Students from Thomas Johnson Elementary/Middle School in Baltimore were recently on campus to visit the College of Business and Economics’ T. Rowe Price Finance Lab and participate in a stock market game.
Established in 2012, the lab replicates the functionality of a Wall Street trading firm and allows students to value and price complex securities and investments in real time.
Sharon Smith, a library media specialist with Thomas Johnson, first came to the finance lab to learn how to teach a stock market game to her fifth, sixth, seventh and eighth graders who she says are eager to learn everything they can about investing.
“Two days a week they meet to find out how to use stocks, how to sell stocks, how to buy stocks, how to save money, how to make money, what money means,” Smith explained. “So I requested if it was possible to bring my students here.”
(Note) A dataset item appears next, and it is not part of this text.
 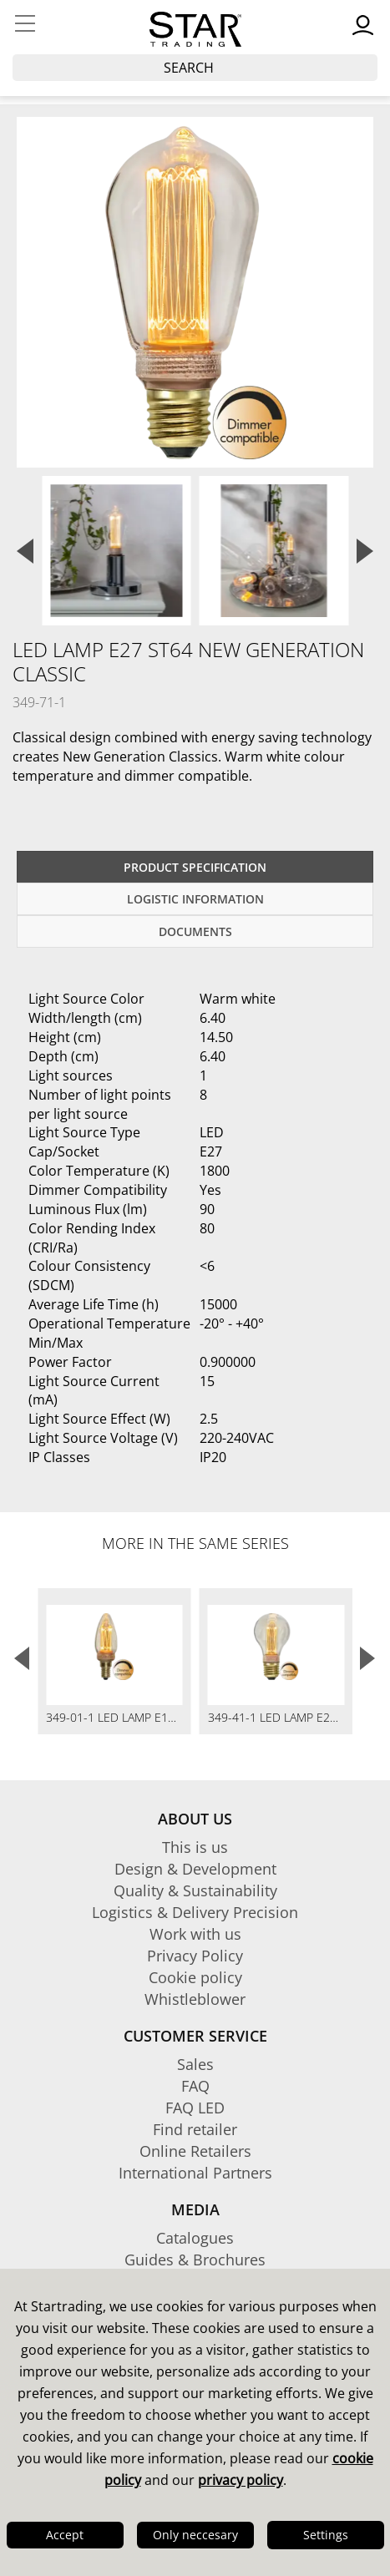 I want to click on Quality & Sustainability, so click(x=195, y=1890). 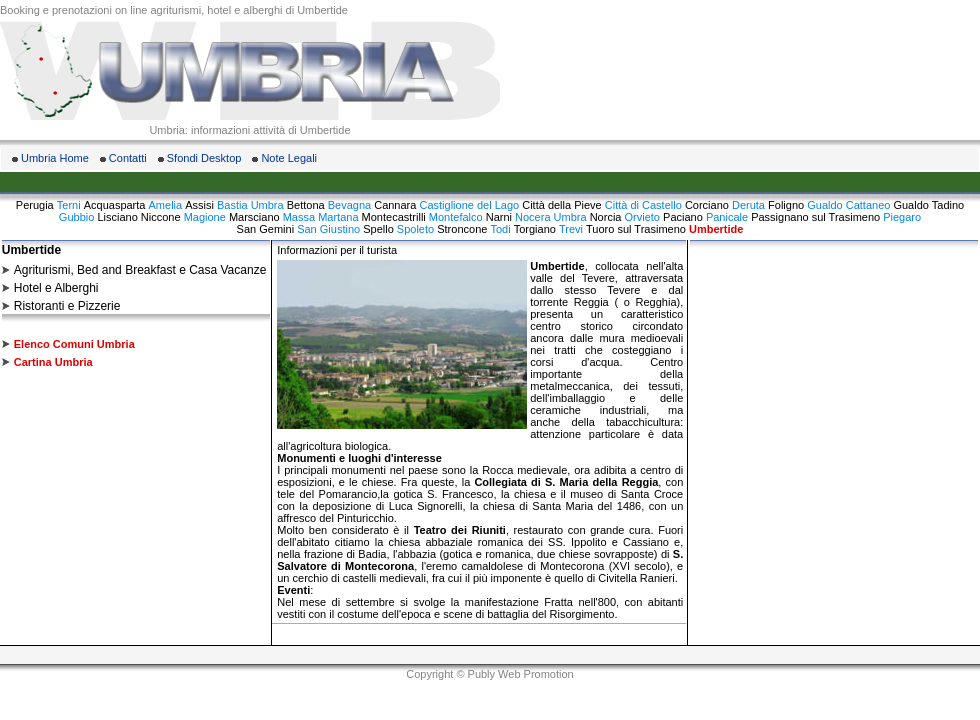 The height and width of the screenshot is (720, 980). Describe the element at coordinates (415, 229) in the screenshot. I see `Spoleto` at that location.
The lab features a Bloomberg box, which streams up-to-the-second analytics through a customized interface; a Rotman Interactive Trader, which provides a way for students to transact financial securities with each other in real time; and Stock Trak, which allows students to manage a virtual stock portfolio or multiple portfolios.
“We had 18 students from Thomas Johnson who came and used the stock screener function to investigate industries that they normally wouldn’t think about and then the companies within those industries, to decide if there were some that perhaps they’d want to put in their portfolio,” says Debbie Batchelor, associate director of the Maryland Council on Economic Education.
“What really impressed me is throughout the entire hour there was not one student who wasn’t on task at all times. That was a credit to the teacher and a credit to the school.”
The College of Business and Economics initiated the creation of the lab thanks to a $250,000 grant from the T. Rowe Price Foundation.
“The T. Rowe Price Foundation is thrilled to be able to provide funds to Towson to create the finance lab,” said JeanneMarie Patella, of T. Rowe Price. “We also appreciate the opportunity to have kids come into the lab to learn about the stock market game.”
Ron Brown, Towson’s director of corporate relations, agrees.
“The opportunity for community outreach with the T. Rowe Price Lab is just terrific, because we have the T. Rowe Price Foundation, we have the Maryland Council on Economic Education’s support, and we have the T. Rowe Price community outreach folks involved to help bring lots of students from middle school and high school to the lab to learn about economics, investing and how the stock market works.”